Piramal Pharma Solutions Introduces Payload-Linker Development & Manufacturing Suite

Piramal Pharma Solutions (PPS), a global Contract Development and Manufacturing Organization (CDMO) and part of Piramal Pharma Ltd., has unveiled a new payload-linker development and manufacturing suite at its Riverview, Michigan drug substance facility.

This launch is part of the company’s broader $90 million investment plan to extend U.S.-based manufacturing capabilities, announced last year. These strategic enhancements reinforce PPS’s commitment to bringing complex and innovative therapies to patients quickly and reliably.

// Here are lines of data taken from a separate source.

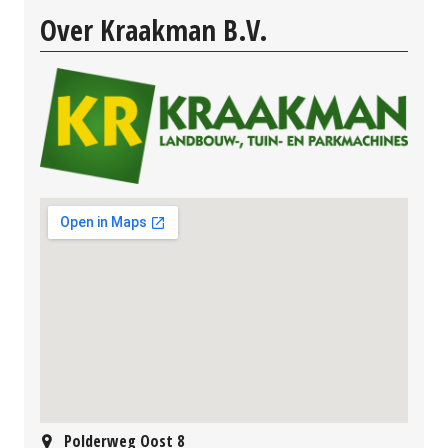
Over Kraakman B.V.
Polderweg Oost 8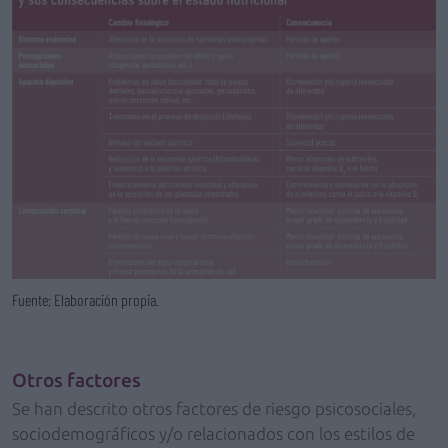
Fuente: Elaboración propia.
Otros factores
Se han descrito otros factores de riesgo psicosociales,
sociodemográficos y/o relacionados con los estilos de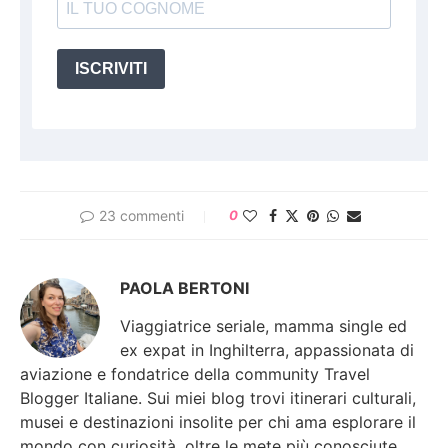
ISCRIVITI
23 commenti
0
PAOLA BERTONI
Viaggiatrice seriale, mamma single ed
ex expat in Inghilterra, appassionata di
aviazione e fondatrice della community Travel
Blogger Italiane. Sui miei blog trovi itinerari culturali,
musei e destinazioni insolite per chi ama esplorare il
mondo con curiosità, oltre le mete più conosciute.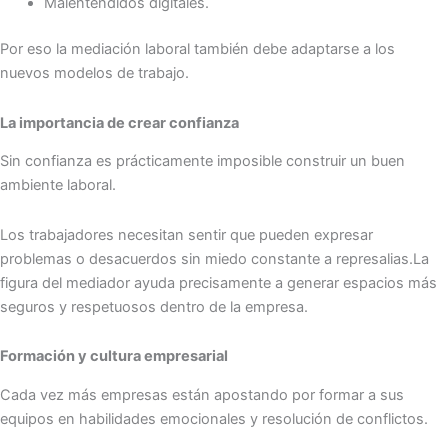
Malentendidos digitales.
Por eso la mediación laboral también debe adaptarse a los
nuevos modelos de trabajo.
La importancia de crear confianza
Sin confianza es prácticamente imposible construir un buen
ambiente laboral.
Los trabajadores necesitan sentir que pueden expresar
problemas o desacuerdos sin miedo constante a represalias.La
figura del mediador ayuda precisamente a generar espacios más
seguros y respetuosos dentro de la empresa.
Formación y cultura empresarial
Cada vez más empresas están apostando por formar a sus
equipos en habilidades emocionales y resolución de conflictos.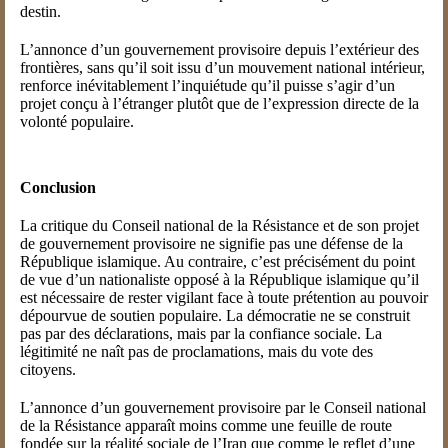
destin.
L’annonce d’un gouvernement provisoire depuis l’extérieur des
frontières, sans qu’il soit issu d’un mouvement national intérieur,
renforce inévitablement l’inquiétude qu’il puisse s’agir d’un
projet conçu à l’étranger plutôt que de l’expression directe de la
volonté populaire.
Conclusion
La critique du Conseil national de la Résistance et de son projet
de gouvernement provisoire ne signifie pas une défense de la
République islamique. Au contraire, c’est précisément du point
de vue d’un nationaliste opposé à la République islamique qu’il
est nécessaire de rester vigilant face à toute prétention au pouvoir
dépourvue de soutien populaire. La démocratie ne se construit
pas par des déclarations, mais par la confiance sociale. La
légitimité ne naît pas de proclamations, mais du vote des
citoyens.
L’annonce d’un gouvernement provisoire par le Conseil national
de la Résistance apparaît moins comme une feuille de route
fondée sur la réalité sociale de l’Iran que comme le reflet d’une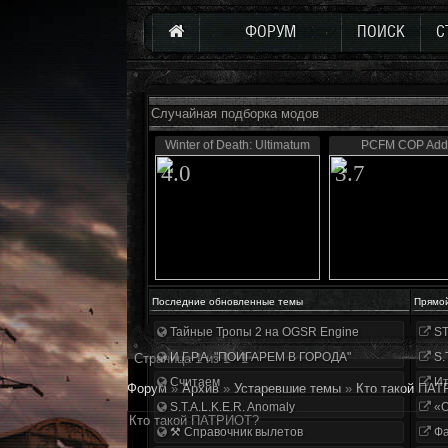
ФОРУМ
ПОИСК
С
Случайная подборка модов
Winter of Death: Ultimatum
PCFM COP Add
4.0
3.7
Последние обновленные темы
Прямо
Тайные Тропы 2 на OGSR Engine
ST
И.Г.Р.А. "ПОИГАРЕМ В ГОРОДА"
S.
Страница
1
из
1
1
Считаем
Ит
Форум
»
Архив
»
Устаревшие темы
»
Кто такой ПА
S.T.A.L.K.E.R. Anomaly
«О
Кто такой ПАТРИОТ?
⚒ Справочник вылетов
Фа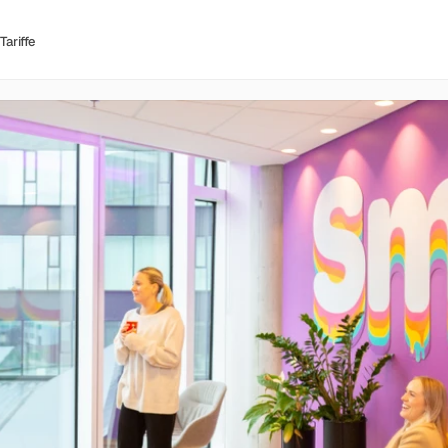
Tariffe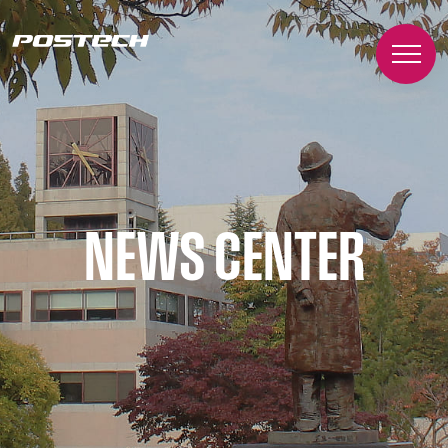
NEWS CENTER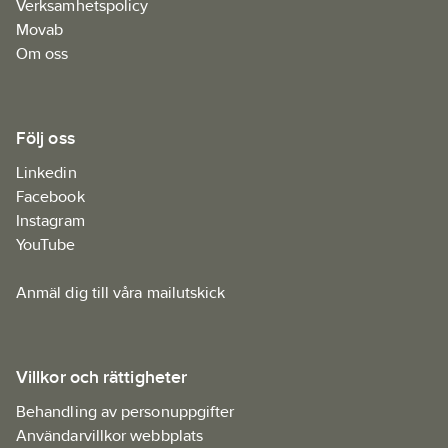
Verksamhetspolicy
Movab
Om oss
Följ oss
Linkedin
Facebook
Instagram
YouTube
Anmäl dig till våra mailutskick
Villkor och rättigheter
Behandling av personuppgifter
Användarvillkor webbplats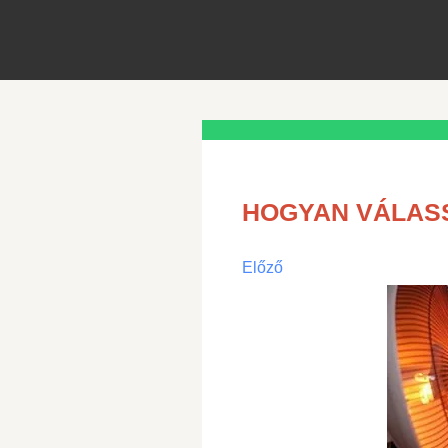
HOGYAN VÁLAS
Előző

“The launch of our new payload-linker suite at Riverview marks a major milestone for PPS and our partners,” said Peter DeYoung, CEO, Piramal Global Pharma. “The suite places world-class expertise, advanced technology, and commercial-scale payload-linker capabilities right here in Michigan, empowering our customers to accelerate the development and delivery of life-changing therapies, like ADCs. This investment demonstrates our deep commitment to U.S.-based innovation and manufacturing, ensuring our partners benefit from unmatched efficiency, supply chain security, and a seamless path from concept to clinic for these critical medicines.”

The Riverview site provides a range of capabilities for APIs and HPAPIs. Leveraging its specialized HPAPI knowledge and abilities, it serves as PPS’s dedicated payload-linker supplier, making it critical to ADCelerate – PPS’s rapid, integrated approach to phase I ADC development.

The addition of this payload-linker suite is designed to help PPS accelerate partners’ timelines and adapt to evolving market needs. Equipped with advanced containment, automation, and analytical technologies, the suite enables seamless scaling of payload-linker programs. This further strengthens the ADCelerate platform and positions PPS to meet the rising demand for ADCs and other bioconjugate therapies.